To assess their eligibility for the PRK procedure all patients were subjected to a complete ophthalmological examination with visual acuity (VA) assessment, refraction, slit lamp evaluation, tonometry and fundus. The instrumental evaluation comprised corneal topography, tomography, corneal thickness, Schirmer test, TBUT and in vivo corneal confocal microscopy (IVCM). VA, refraction, corneal topography, pachymetry and IVCM were reassessed at 1–3–6 and 12 months after PRK.

IVCM was performed with the Confoscan 4 (Nidek Technologies, Vigonza, Italy), equipped with the Z-Ring to provide central image acquisition. The presence of nerve fibers of SBNP was detected at each time point and three fields for each eye were examined by the same experienced operator on 0.159 mm2 frames. Sub-basal nerve plexus (SBNP) fibers were analyzed by the ImageJ/Neuron-J plug in (National Institute of Health, Bethesda, United States), a semiautomated software for nerve tracing and analysis showing a high interobserver repeatability (Cottrell et al., 2014; Dehghani et al., 2014).
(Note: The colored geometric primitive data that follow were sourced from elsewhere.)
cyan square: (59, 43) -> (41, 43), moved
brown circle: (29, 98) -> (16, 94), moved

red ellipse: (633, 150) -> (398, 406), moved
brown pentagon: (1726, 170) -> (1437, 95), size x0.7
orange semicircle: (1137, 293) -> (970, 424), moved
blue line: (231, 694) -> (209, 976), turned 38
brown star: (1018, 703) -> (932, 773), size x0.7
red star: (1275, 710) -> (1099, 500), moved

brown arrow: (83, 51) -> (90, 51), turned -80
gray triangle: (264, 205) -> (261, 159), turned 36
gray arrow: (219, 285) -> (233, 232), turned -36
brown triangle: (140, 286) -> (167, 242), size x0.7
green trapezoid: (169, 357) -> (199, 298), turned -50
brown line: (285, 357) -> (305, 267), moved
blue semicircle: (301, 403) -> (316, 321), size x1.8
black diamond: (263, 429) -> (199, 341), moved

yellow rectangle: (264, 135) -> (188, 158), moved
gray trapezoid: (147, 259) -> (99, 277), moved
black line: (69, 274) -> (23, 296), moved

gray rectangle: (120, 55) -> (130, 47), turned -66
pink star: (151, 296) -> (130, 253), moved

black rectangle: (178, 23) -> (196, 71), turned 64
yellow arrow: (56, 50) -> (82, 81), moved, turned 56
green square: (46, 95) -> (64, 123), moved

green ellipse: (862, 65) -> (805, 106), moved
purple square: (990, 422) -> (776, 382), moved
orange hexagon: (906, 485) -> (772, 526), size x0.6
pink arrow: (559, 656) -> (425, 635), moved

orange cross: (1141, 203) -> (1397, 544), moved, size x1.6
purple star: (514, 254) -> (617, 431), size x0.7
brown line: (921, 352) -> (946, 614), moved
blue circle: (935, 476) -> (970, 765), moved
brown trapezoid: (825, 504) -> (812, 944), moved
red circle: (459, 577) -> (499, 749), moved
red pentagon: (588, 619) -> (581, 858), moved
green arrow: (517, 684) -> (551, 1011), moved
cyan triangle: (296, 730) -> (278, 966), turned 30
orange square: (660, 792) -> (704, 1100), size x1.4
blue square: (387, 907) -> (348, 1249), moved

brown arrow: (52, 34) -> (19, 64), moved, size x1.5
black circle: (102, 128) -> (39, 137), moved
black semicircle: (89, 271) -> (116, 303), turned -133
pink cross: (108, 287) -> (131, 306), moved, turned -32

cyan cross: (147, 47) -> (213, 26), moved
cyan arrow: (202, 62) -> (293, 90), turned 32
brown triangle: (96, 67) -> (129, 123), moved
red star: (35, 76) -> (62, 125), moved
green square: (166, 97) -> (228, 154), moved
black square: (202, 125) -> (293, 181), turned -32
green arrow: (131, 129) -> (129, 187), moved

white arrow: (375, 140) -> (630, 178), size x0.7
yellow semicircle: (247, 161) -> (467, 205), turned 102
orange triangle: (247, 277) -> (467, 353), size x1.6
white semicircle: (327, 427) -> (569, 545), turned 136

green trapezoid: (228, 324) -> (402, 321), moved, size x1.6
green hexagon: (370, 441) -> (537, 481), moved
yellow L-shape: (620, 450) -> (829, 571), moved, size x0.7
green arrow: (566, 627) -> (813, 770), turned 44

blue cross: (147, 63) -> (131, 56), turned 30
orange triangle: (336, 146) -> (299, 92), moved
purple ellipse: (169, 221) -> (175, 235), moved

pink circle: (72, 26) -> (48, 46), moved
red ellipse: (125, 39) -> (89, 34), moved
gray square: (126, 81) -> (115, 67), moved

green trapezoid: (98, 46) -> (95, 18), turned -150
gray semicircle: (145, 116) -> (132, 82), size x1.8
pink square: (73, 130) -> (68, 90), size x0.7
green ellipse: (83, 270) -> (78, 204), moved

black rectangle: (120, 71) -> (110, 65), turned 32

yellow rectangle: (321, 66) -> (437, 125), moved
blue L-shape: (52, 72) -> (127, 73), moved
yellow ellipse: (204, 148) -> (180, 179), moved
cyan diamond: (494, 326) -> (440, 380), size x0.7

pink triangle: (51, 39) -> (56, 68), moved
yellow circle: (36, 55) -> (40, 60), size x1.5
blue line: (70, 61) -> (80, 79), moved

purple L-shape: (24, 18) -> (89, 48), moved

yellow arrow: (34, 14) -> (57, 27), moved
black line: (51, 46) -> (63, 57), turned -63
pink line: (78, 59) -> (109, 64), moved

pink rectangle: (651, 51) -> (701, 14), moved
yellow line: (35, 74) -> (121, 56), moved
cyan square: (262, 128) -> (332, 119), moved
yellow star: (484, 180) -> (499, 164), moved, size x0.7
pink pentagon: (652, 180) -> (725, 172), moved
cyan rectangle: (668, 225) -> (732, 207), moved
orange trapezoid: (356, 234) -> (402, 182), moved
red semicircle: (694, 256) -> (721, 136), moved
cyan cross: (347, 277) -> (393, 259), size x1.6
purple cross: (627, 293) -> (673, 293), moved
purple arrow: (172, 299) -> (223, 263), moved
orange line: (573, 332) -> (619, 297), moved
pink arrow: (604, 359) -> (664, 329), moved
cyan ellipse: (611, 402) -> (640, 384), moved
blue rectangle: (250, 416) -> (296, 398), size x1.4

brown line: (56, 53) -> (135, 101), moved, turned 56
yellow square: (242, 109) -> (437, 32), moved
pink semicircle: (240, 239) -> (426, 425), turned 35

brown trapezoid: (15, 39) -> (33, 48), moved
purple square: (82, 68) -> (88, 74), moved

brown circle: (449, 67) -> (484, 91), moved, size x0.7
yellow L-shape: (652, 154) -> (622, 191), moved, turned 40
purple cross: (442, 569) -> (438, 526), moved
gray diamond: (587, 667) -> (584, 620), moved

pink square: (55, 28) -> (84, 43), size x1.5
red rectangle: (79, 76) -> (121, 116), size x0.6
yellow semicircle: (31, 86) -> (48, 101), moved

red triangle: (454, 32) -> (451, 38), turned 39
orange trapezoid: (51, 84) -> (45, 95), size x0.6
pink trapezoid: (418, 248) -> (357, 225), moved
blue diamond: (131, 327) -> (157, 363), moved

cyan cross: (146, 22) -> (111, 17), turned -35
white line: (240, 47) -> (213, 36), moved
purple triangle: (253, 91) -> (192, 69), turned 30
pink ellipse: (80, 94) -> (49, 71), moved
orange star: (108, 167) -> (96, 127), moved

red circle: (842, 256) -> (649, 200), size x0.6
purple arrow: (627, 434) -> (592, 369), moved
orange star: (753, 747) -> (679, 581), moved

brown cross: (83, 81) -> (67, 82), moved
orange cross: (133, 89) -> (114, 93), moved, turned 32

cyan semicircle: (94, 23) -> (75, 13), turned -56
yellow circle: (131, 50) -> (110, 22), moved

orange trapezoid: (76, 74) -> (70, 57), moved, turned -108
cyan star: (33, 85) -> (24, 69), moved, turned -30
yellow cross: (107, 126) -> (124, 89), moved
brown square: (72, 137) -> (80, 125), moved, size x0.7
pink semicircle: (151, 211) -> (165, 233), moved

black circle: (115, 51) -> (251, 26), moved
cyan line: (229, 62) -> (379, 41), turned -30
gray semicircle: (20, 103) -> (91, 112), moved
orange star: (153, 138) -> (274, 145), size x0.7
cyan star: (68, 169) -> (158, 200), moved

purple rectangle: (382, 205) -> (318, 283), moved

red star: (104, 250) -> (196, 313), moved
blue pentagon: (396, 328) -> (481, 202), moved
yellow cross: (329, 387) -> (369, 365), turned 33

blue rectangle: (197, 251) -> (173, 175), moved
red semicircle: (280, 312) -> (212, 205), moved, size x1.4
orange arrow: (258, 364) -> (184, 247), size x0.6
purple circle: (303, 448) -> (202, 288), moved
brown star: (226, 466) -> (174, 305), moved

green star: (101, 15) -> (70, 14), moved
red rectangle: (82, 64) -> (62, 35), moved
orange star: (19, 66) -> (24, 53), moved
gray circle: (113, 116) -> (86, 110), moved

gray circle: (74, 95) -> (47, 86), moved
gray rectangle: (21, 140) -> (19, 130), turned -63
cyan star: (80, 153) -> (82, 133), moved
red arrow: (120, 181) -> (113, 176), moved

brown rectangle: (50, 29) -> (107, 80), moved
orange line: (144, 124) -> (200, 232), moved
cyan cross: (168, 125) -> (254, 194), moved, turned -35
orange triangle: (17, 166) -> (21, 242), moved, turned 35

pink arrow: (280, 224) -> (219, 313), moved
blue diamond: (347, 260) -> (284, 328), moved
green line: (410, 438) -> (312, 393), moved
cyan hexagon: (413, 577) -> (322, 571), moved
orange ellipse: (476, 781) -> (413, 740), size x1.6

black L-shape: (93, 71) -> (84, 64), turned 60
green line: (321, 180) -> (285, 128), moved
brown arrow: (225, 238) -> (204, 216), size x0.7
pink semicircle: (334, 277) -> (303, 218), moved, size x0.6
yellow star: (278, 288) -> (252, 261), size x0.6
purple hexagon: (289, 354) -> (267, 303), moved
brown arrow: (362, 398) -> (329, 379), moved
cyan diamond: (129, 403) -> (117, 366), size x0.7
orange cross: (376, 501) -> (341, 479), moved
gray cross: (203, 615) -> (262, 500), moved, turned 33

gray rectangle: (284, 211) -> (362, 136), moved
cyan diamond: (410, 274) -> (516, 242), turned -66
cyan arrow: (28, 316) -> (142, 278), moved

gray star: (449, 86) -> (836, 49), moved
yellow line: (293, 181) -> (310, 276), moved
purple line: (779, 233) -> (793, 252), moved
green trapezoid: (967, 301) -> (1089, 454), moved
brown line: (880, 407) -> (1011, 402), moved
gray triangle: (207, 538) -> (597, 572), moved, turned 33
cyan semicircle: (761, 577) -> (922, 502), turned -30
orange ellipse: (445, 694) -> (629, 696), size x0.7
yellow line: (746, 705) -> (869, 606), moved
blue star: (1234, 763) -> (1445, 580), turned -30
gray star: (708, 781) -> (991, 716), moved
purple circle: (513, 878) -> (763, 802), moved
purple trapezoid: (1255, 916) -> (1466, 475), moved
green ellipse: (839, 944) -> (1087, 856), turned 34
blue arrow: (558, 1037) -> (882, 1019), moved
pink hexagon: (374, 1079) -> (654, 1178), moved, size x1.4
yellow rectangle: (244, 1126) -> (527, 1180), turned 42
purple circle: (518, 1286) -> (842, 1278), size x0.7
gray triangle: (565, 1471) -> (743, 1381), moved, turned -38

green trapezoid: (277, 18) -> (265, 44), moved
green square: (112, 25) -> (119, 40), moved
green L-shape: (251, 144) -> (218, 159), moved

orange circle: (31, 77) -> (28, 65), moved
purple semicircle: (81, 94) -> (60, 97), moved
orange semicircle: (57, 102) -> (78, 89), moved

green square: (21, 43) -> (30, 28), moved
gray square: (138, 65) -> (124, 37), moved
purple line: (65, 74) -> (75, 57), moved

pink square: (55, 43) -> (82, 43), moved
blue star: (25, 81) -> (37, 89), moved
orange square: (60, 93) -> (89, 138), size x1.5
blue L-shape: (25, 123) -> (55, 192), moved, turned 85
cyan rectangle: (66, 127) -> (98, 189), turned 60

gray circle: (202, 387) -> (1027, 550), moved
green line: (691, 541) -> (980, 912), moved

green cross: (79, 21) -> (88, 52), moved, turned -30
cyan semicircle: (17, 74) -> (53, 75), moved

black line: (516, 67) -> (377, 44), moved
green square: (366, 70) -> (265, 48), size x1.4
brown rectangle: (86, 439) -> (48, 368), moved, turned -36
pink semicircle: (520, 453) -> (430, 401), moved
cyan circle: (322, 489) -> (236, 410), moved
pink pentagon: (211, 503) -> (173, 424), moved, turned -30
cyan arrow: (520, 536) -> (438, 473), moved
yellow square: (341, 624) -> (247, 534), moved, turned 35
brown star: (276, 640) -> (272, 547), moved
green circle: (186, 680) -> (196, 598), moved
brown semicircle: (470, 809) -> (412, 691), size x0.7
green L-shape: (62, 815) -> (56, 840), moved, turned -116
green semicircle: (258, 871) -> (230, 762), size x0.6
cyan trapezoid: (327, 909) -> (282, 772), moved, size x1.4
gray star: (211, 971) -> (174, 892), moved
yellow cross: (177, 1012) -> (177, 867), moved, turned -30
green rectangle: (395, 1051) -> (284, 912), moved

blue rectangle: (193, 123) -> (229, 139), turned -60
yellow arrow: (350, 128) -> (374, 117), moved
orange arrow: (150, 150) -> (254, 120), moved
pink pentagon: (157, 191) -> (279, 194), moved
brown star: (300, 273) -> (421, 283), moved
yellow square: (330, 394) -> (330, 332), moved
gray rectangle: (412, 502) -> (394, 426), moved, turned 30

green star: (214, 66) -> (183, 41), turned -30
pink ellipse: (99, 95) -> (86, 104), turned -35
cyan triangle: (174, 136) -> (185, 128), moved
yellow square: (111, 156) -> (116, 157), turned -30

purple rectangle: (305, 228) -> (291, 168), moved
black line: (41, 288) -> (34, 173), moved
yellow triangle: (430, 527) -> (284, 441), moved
The nerve fibers density (NFD) was calculated in μm/mm2 and an average value was considered for calculations.

The number of subjects enrolled in the present study (n = 40: 20 controls and 20 AA-treated) was based on statistical power calculation made with G Power software version 3.1 setting the power to 0.80, α to 0.05 and considering a large effect size (on the basis of previous studies, showing how slow is nerve regeneration after PRK (Erie, 2003). Statistical analysis was performed with Graph Pad Prism (version 8). Fisher’s exact test was used for non-parametric data (presence of nerve fibers), whereas unpaired Student’s T-test was used to analyze the parametric data normally distributed (age, refractive error, ablation depth, NFD).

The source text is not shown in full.